2005-11-02 14:41:31

by Dipankar Sarma

[permalink] [raw]
Subject: bad page state under possibly oom situation

We have discussed this in private previously and I had mentioned
that I see this introduced between 2.6.9-rc1 and 2.6.9-rc2. After
spending some time doing other things, I went back to take a
look at this again and thought I would share this with a wider
audience. The basic problem is that while running the LTP rename14
test with a tmpfs /tmp, I see this -

Bad page state at prep_new_page (in process 'rename14', page ffff810008002aa8)
flags:0x4000000000000090 mapping:0000000000000000 mapcount:0 count:0
Backtrace:

Call Trace:<ffffffff80150388>{bad_page+115} <ffffffff80150bb1>{buffered_rmqueue+438}
<ffffffff80150da8>{__alloc_pages+251} <ffffffff8022fb10>{_atomic_dec_and_lock+24}
<ffffffff801535b3>{cache_alloc_refill+581} <ffffffff8015384f>{kmem_cache_alloc+44}
<ffffffff8017cd55>{d_alloc+33} <ffffffff8017507e>{__lookup_hash+206}
<ffffffff80176f4e>{sys_rename+245} <ffffffff8010e636>{system_call+126}

Trying to fix it up, but a reboot is needed

Recently, I tested this with 2.6.14 and it worked. I then tried
setting rcupdate.maxbatch=10 as it was before 2.6.14 and the bad
page state problem happened again. Looks like it happens only under
memory pressure and likely have something to do with slab.
I am wondering if that rings a bell with anyone. Manfred ?

Thanks
Dipankar


2005-11-02 16:34:27

by Hugh Dickins

[permalink] [raw]
Subject: Re: bad page state under possibly oom situation

On Wed, 2 Nov 2005, Dipankar Sarma wrote:
> We have discussed this in private previously and I had mentioned
> that I see this introduced between 2.6.9-rc1 and 2.6.9-rc2. After
> spending some time doing other things, I went back to take a
> look at this again and thought I would share this with a wider
> audience. The basic problem is that while running the LTP rename14
> test with a tmpfs /tmp, I see this -
>
> Bad page state at prep_new_page (in process 'rename14', page ffff810008002aa8)
> flags:0x4000000000000090 mapping:0000000000000000 mapcount:0 count:0
> Backtrace:
>
> Call Trace:<ffffffff80150388>{bad_page+115} <ffffffff80150bb1>{buffered_rmqueue+438}
> <ffffffff80150da8>{__alloc_pages+251} <ffffffff8022fb10>{_atomic_dec_and_lock+24}
> <ffffffff801535b3>{cache_alloc_refill+581} <ffffffff8015384f>{kmem_cache_alloc+44}
> <ffffffff8017cd55>{d_alloc+33} <ffffffff8017507e>{__lookup_hash+206}
> <ffffffff80176f4e>{sys_rename+245} <ffffffff8010e636>{system_call+126}
>
> Trying to fix it up, but a reboot is needed

(I don't know that it makes any difference, but was this particular report
from 2.6.9-rc2 or from 2.6.14 or from something else? In both 2.6.9 and
2.6.14, flags 0x90 mean PG_slab|PG_dirty.)
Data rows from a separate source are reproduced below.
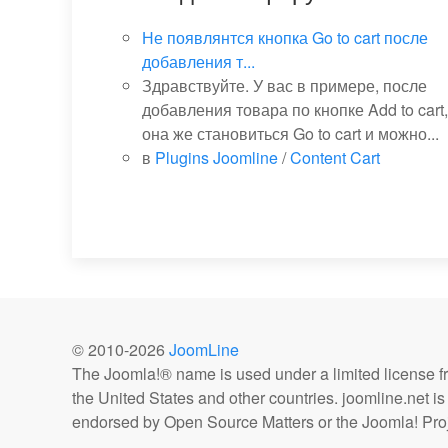
Не появлянтся кнопка Go to cart после
добавления т...
Здравствуйте. У вас в примере, после
добавления товара по кнопке Add to cart,
она же становиться Go to cart и можно...
в
Plugins Joomline
/
Content Cart
© 2010-
2026
JoomLine
The Joomla!® name is used under a limited license 
the United States and other countries. joomline.net is n
endorsed by Open Source Matters or the Joomla! Proj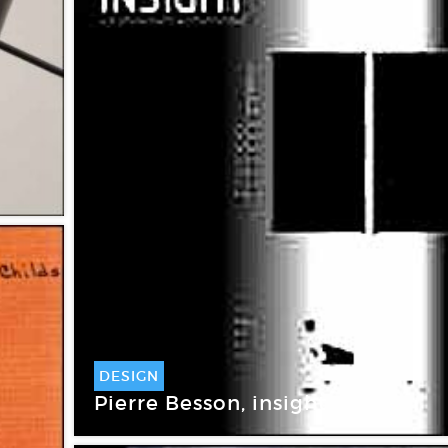
DESIGN
Pierre Besson, insight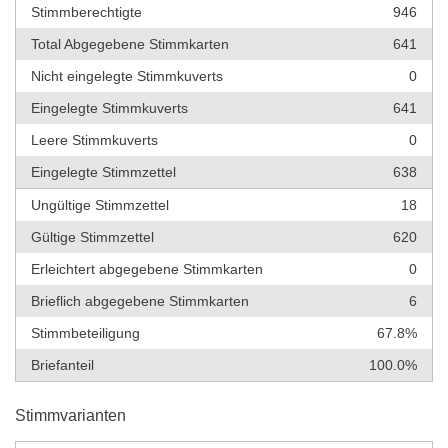
Stimmberechtigte
946
Total Abgegebene Stimmkarten
641
Nicht eingelegte Stimmkuverts
0
Eingelegte Stimmkuverts
641
Leere Stimmkuverts
0
Eingelegte Stimmzettel
638
Ungültige Stimmzettel
18
Gültige Stimmzettel
620
Erleichtert abgegebene Stimmkarten
0
Brieflich abgegebene Stimmkarten
6
Stimmbeteiligung
67.8%
Briefanteil
100.0%
Stimmvarianten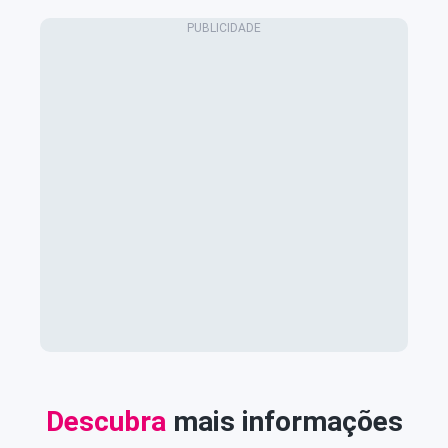
Descubra
mais informações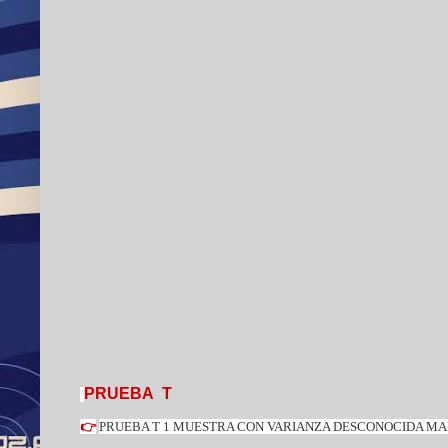
PRUEBA T
👉
PRUEBA T 1 MUESTRA CON VARIANZA DESCONOCIDA M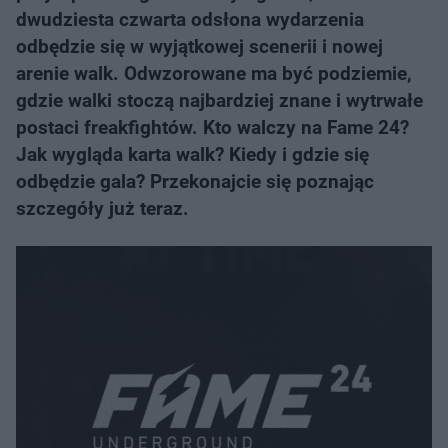
dwudziesta czwarta odsłona wydarzenia
odbędzie się w wyjątkowej scenerii i nowej
arenie walk. Odwzorowane ma być podziemie,
gdzie walki stoczą najbardziej znane i wytrwałe
postaci freakfightów. Kto walczy na Fame 24?
Jak wygląda karta walk? Kiedy i gdzie się
odbędzie gala? Przekonajcie się poznając
szczegóły już teraz.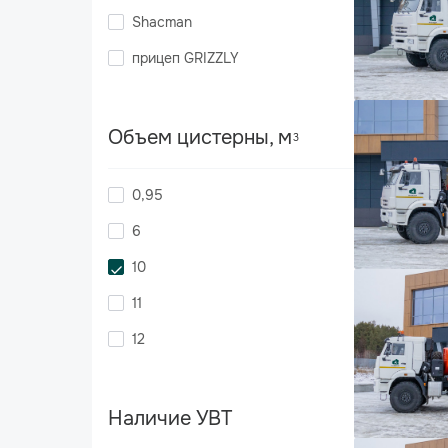
Shacman
прицеп GRIZZLY
Объем цистерны, м
3
0,95
6
10
11
12
Наличие УВТ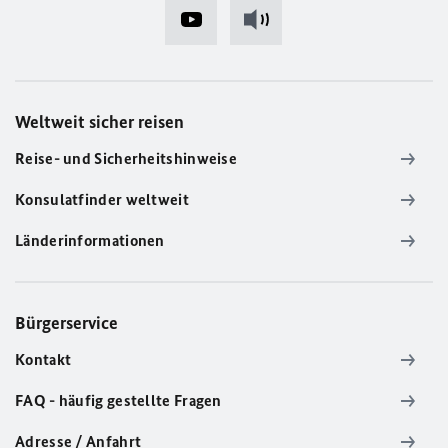
Weltweit sicher reisen
Reise- und Sicherheitshinweise
Konsulatfinder weltweit
Länderinformationen
Bürgerservice
Kontakt
FAQ - häufig gestellte Fragen
Adresse / Anfahrt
> Recently, I tested this with 2.6.14 and it worked. I then tried
> setting rcupdate.maxbatch=10 as it was before 2.6.14 and the bad
> page state problem happened again. Looks like it happens only under
> memory pressure and likely have something to do with slab.
> I am wondering if that rings a bell with anyone. Manfred ?

Slab and RCU and 2.6.9-rc2 do rather point an accusing finger at my
SLAB_DESTROY_BY_RCU, which went in for the anon_vma cache in that -rc.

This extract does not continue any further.